From 848bfd6993a0e8c1c542ab4c821dbd14d96f07b8 Mon Sep 17 00:00:00 2001
From: feng0w0 <houyufeng4@huawei.com>
Date: Wed, 21 Jan 2026 10:25:31 +0800
Subject: [PATCH] [NPU]:Support USP feature in NPU

---
 diffsynth/utils/xfuser/xdit_context_parallel.py | 15 ++++++++++++---
 docs/en/Pipeline_Usage/GPU_support.md           |  8 ++++++++
 docs/zh/Pipeline_Usage/GPU_support.md           |  7 +++++++
 3 files changed, 27 insertions(+), 3 deletions(-)

diff --git a/diffsynth/utils/xfuser/xdit_context_parallel.py b/diffsynth/utils/xfuser/xdit_context_parallel.py
index 21dc3b3..94b92c7 100644
--- a/diffsynth/utils/xfuser/xdit_context_parallel.py
+++ b/diffsynth/utils/xfuser/xdit_context_parallel.py
@@ -1,10 +1,13 @@
 import torch
 from typing import Optional
 from einops import rearrange
+from yunchang.kernels import AttnType
 from xfuser.core.distributed import (get_sequence_parallel_rank,
                                      get_sequence_parallel_world_size,
                                      get_sp_group)
 from xfuser.core.long_ctx_attention import xFuserLongContextAttention
+
+from ... import IS_NPU_AVAILABLE
 from ...core.device import parse_nccl_backend, parse_device_type
 
 
@@ -35,8 +38,9 @@ def pad_freqs(original_tensor, target_len):
         s1,
         s2,
         dtype=original_tensor.dtype,
-        device=original_tensor.device)
-    padded_tensor = torch.cat([original_tensor, padding_tensor], dim=0)
+        device='cpu')
+    original_tensor_device = original_tensor.device
+    padded_tensor = torch.cat([original_tensor.cpu(), padding_tensor], dim=0).to(device=original_tensor_device)
     return padded_tensor
     
 def rope_apply(x, freqs, num_heads):
@@ -133,7 +137,12 @@ def usp_attn_forward(self, x, freqs):
     k = rearrange(k, "b s (n d) -> b s n d", n=self.num_heads)
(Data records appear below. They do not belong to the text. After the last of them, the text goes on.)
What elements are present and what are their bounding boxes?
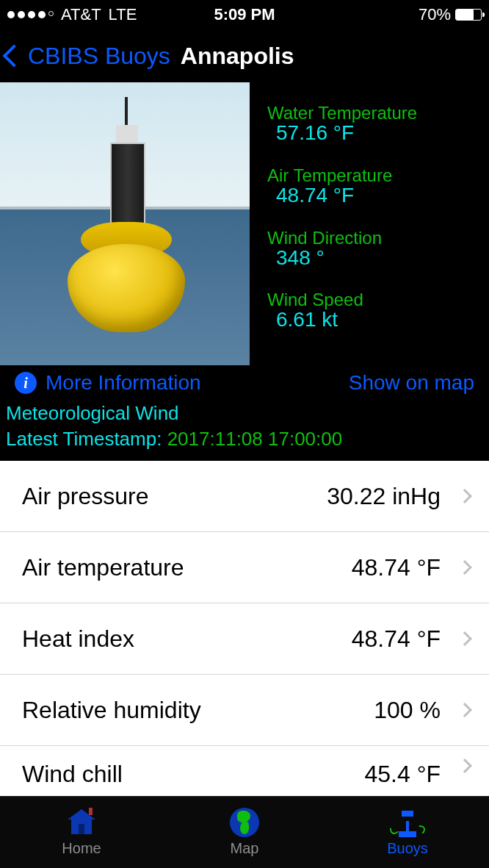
timestamp-value: 2017:11:08 17:00:00 <box>167 428 343 450</box>
buoy-icon <box>391 808 424 837</box>
timestamp-line: Latest Timestamp: 2017:11:08 17:00:00 <box>0 426 489 461</box>
list-item-label: Wind chill <box>22 761 364 788</box>
list-item-air-temperature[interactable]: Air temperature 48.74 °F <box>0 532 489 603</box>
list-item-heat-index[interactable]: Heat index 48.74 °F <box>0 603 489 675</box>
stat-label: Air Temperature <box>267 167 477 184</box>
timestamp-label: Latest Timestamp: <box>6 428 162 450</box>
home-icon <box>65 808 98 837</box>
stat-value: 6.61 kt <box>267 309 477 331</box>
chevron-left-icon <box>2 44 25 67</box>
nav-bar: CBIBS Buoys Annapolis <box>0 29 489 82</box>
list-item-wind-chill[interactable]: Wind chill 45.4 °F <box>0 746 489 790</box>
back-label: CBIBS Buoys <box>28 43 170 70</box>
buoy-photo <box>0 82 250 365</box>
stat-water-temperature: Water Temperature 57.16 °F <box>267 104 477 145</box>
list-item-label: Heat index <box>22 625 352 653</box>
more-information-link[interactable]: More Information <box>46 371 201 395</box>
back-button[interactable]: CBIBS Buoys <box>6 43 170 70</box>
tab-label: Map <box>231 840 259 857</box>
status-bar: AT&T LTE 5:09 PM 70% <box>0 0 489 29</box>
stat-wind-direction: Wind Direction 348 ° <box>267 229 477 270</box>
list-item-air-pressure[interactable]: Air pressure 30.22 inHg <box>0 461 489 532</box>
network-label: LTE <box>109 5 137 24</box>
status-left: AT&T LTE <box>7 5 214 24</box>
tab-home[interactable]: Home <box>0 797 163 868</box>
list-item-label: Relative humidity <box>22 697 374 724</box>
list-item-relative-humidity[interactable]: Relative humidity 100 % <box>0 675 489 746</box>
stat-air-temperature: Air Temperature 48.74 °F <box>267 167 477 207</box>
list-item-value: 45.4 °F <box>364 761 460 788</box>
list-item-value: 48.74 °F <box>352 554 460 581</box>
section-title: Meteorological Wind <box>0 398 489 426</box>
tab-label: Buoys <box>387 840 428 857</box>
list-item-label: Air pressure <box>22 483 327 510</box>
hero-section: Water Temperature 57.16 °F Air Temperatu… <box>0 82 489 365</box>
chevron-right-icon <box>457 489 472 503</box>
list-item-value: 48.74 °F <box>352 625 460 653</box>
stat-value: 348 ° <box>267 247 477 270</box>
list-item-value: 100 % <box>374 697 460 724</box>
tab-bar: Home Map Buoys <box>0 796 489 868</box>
info-icon: i <box>15 372 37 394</box>
measurements-list[interactable]: Air pressure 30.22 inHg Air temperature … <box>0 461 489 796</box>
stat-value: 57.16 °F <box>267 122 477 145</box>
stat-label: Water Temperature <box>267 104 477 122</box>
show-on-map-link[interactable]: Show on map <box>349 371 474 395</box>
status-right: 70% <box>275 5 482 24</box>
tab-buoys[interactable]: Buoys <box>326 797 489 868</box>
stat-wind-speed: Wind Speed 6.61 kt <box>267 291 477 331</box>
signal-strength-icon <box>7 11 54 18</box>
tab-map[interactable]: Map <box>163 797 326 868</box>
status-time: 5:09 PM <box>214 5 275 24</box>
chevron-right-icon <box>457 703 472 717</box>
list-item-label: Air temperature <box>22 554 352 581</box>
globe-icon <box>228 808 261 837</box>
page-title: Annapolis <box>181 43 294 70</box>
chevron-right-icon <box>457 631 472 646</box>
stat-label: Wind Speed <box>267 291 477 309</box>
carrier-label: AT&T <box>61 5 101 24</box>
stat-value: 48.74 °F <box>267 184 477 207</box>
summary-stats: Water Temperature 57.16 °F Air Temperatu… <box>250 82 489 365</box>
tab-label: Home <box>62 840 101 857</box>
battery-percent: 70% <box>419 5 451 24</box>
battery-icon <box>455 9 482 21</box>
chevron-right-icon <box>457 560 472 575</box>
stat-label: Wind Direction <box>267 229 477 247</box>
chevron-right-icon <box>457 758 472 773</box>
list-item-value: 30.22 inHg <box>327 483 460 510</box>
link-row: i More Information Show on map <box>0 365 489 398</box>
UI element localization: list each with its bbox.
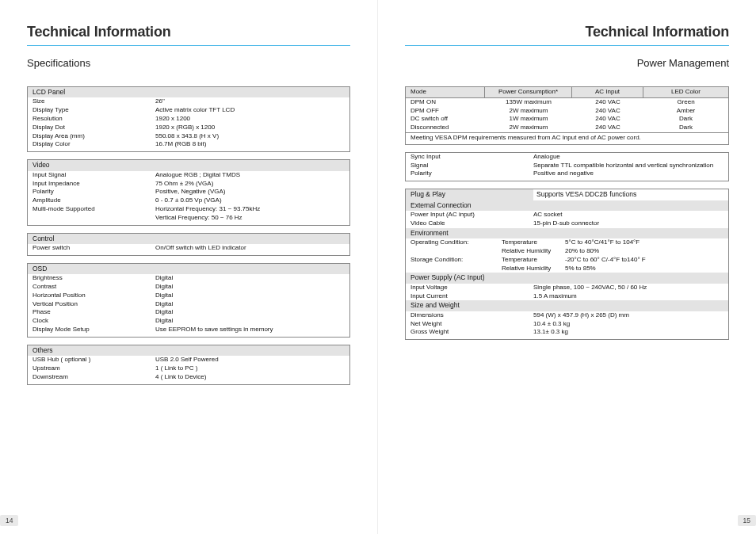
plugplay-head: Plug & Play (410, 190, 533, 199)
cell-label: Input Voltage (410, 284, 533, 292)
cell-value: 594 (W) x 457.9 (H) x 265 (D) mm (533, 311, 724, 320)
cell-label: Horizontal Position (32, 292, 155, 300)
cell-value: 2W maximum (485, 124, 572, 132)
cell-label (410, 265, 502, 273)
cell-sub: Relative Humidity (502, 265, 565, 273)
cell-value: 1920 x 1200 (155, 115, 345, 124)
cell-value: -20°C to 60° C/-4°F to140° F (565, 256, 724, 265)
cell-label: Resolution (32, 115, 155, 124)
ext-conn-head: External Connection (406, 200, 728, 211)
page-right: Technical Information Power Management M… (378, 0, 756, 534)
cell-label: Phase (32, 308, 155, 317)
environment-head: Environment (406, 228, 728, 238)
cell-label: Display Color (32, 140, 155, 149)
cell-value: AC socket (533, 211, 724, 219)
cell-value: DPM ON (406, 98, 485, 107)
page-title-right: Technical Information (405, 24, 729, 40)
cell-value: 240 VAC (572, 115, 643, 124)
misc-table: Plug & PlaySupports VESA DDC2B functions… (405, 189, 729, 340)
cell-label: Polarity (32, 188, 155, 196)
section-heading-power: Power Management (405, 57, 729, 69)
cell-value: Analogue (533, 153, 724, 162)
cell-sub: Temperature (502, 256, 565, 265)
cell-label: Net Weight (410, 320, 533, 329)
cell-label (410, 247, 502, 256)
power-mode-table: Mode Power Consumption* AC Input LED Col… (405, 86, 729, 145)
cell-value: Digital (155, 274, 345, 283)
cell-value: 1920 x (RGB) x 1200 (155, 124, 345, 132)
cell-label: Operating Condition: (410, 238, 502, 247)
cell-value: 20% to 80% (565, 247, 724, 256)
cell-value: USB 2.0 Self Powered (155, 356, 345, 364)
cell-value: Digital (155, 308, 345, 317)
cell-label: Gross Weight (410, 328, 533, 337)
cell-value: Digital (155, 317, 345, 326)
cell-label: Dimensions (410, 311, 533, 320)
sync-table: Sync InputAnalogue SignalSeparate TTL co… (405, 152, 729, 181)
cell-value: DPM OFF (406, 107, 485, 116)
cell-value: Active matrix color TFT LCD (155, 106, 345, 115)
cell-value: 4 ( Link to Device) (155, 373, 345, 382)
cell-label: Multi-mode Supported (32, 205, 155, 214)
cell-label: Downstream (32, 373, 155, 382)
cell-value: Single phase, 100 ~ 240VAC, 50 / 60 Hz (533, 284, 724, 292)
page-number-left: 14 (0, 515, 18, 526)
size-weight-head: Size and Weight (406, 300, 728, 311)
cell-label: Sync Input (410, 153, 533, 162)
cell-label: Power switch (32, 244, 155, 253)
cell-value: 2W maximum (485, 107, 572, 116)
lcd-panel-table: LCD Panel Size26" Display TypeActive mat… (27, 86, 350, 152)
cell-label: Size (32, 97, 155, 106)
spec-tables: LCD Panel Size26" Display TypeActive mat… (27, 86, 350, 392)
cell-value: 15-pin D-sub connector (533, 219, 724, 228)
cell-value: 1 ( Link to PC ) (155, 364, 345, 373)
cell-value: On/Off switch with LED indicator (155, 244, 345, 253)
cell-value: Analogue RGB ; Digital TMDS (155, 171, 345, 180)
cell-label: Power Input (AC input) (410, 211, 533, 219)
page-number-right: 15 (738, 515, 756, 526)
cell-label: Display Dot (32, 124, 155, 132)
cell-value: Positive and negative (533, 170, 724, 178)
cell-label: Input Impedance (32, 180, 155, 189)
cell-value: Horizontal Frequency: 31 ~ 93.75kHz (155, 205, 345, 214)
cell-label: Signal (410, 162, 533, 170)
cell-value: Dark (643, 124, 728, 132)
cell-label: Contrast (32, 283, 155, 292)
control-table: Control Power switchOn/Off switch with L… (27, 233, 350, 256)
cell-label: Amplitude (32, 196, 155, 205)
cell-label: Display Type (32, 106, 155, 115)
cell-value: Dark (643, 115, 728, 124)
cell-value: Digital (155, 300, 345, 309)
cell-label: Input Current (410, 292, 533, 301)
cell-label: Brightness (32, 274, 155, 283)
title-rule (27, 45, 350, 46)
cell-label: Upstream (32, 364, 155, 373)
plugplay-value: Supports VESA DDC2B functions (533, 189, 728, 200)
cell-value: Separate TTL compatible horizontal and v… (533, 162, 724, 170)
cell-value: 5°C to 40°C/41°F to 104°F (565, 238, 724, 247)
cell-label: Video Cable (410, 219, 533, 228)
cell-label: Clock (32, 317, 155, 326)
pm-col-ac: AC Input (572, 87, 643, 98)
cell-value: 1.5 A maximum (533, 292, 724, 301)
power-tables: Mode Power Consumption* AC Input LED Col… (405, 86, 729, 347)
lcd-panel-head: LCD Panel (28, 87, 349, 97)
pm-col-mode: Mode (406, 87, 485, 98)
osd-head: OSD (28, 264, 349, 274)
cell-value: 16.7M (RGB 8 bit) (155, 140, 345, 149)
pm-col-led: LED Color (643, 87, 728, 98)
cell-label: Vertical Position (32, 300, 155, 309)
cell-value: 240 VAC (572, 98, 643, 107)
cell-label: Input Signal (32, 171, 155, 180)
cell-value: 75 Ohm ± 2% (VGA) (155, 180, 345, 189)
cell-value: 0 - 0.7 ± 0.05 Vp (VGA) (155, 196, 345, 205)
cell-sub: Temperature (502, 238, 565, 247)
pm-col-power: Power Consumption* (485, 87, 572, 98)
cell-value: 26" (155, 97, 345, 106)
cell-value: Vertical Frequency: 50 ~ 76 Hz (155, 214, 345, 223)
video-head: Video (28, 160, 349, 170)
page-left: Technical Information Specifications LCD… (0, 0, 378, 534)
cell-value: 10.4 ± 0.3 kg (533, 320, 724, 329)
cell-label: Display Mode Setup (32, 326, 155, 334)
cell-label (32, 214, 155, 223)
     v = rearrange(v, "b s (n d) -> b s n d", n=self.num_heads)
 
-    x = xFuserLongContextAttention()(
+    attn_type = AttnType.FA
+    ring_impl_type = "basic"
+    if IS_NPU_AVAILABLE:
+        attn_type = AttnType.NPU
+        ring_impl_type = "basic_npu"
+    x = xFuserLongContextAttention(attn_type=attn_type, ring_impl_type=ring_impl_type)(
         None,
         query=q,
         key=k,
diff --git a/docs/en/Pipeline_Usage/GPU_support.md b/docs/en/Pipeline_Usage/GPU_support.md
index aba5706..2c67fed 100644
--- a/docs/en/Pipeline_Usage/GPU_support.md
+++ b/docs/en/Pipeline_Usage/GPU_support.md
@@ -58,6 +58,14 @@ video = pipe(
 save_video(video, "video.mp4", fps=15, quality=5)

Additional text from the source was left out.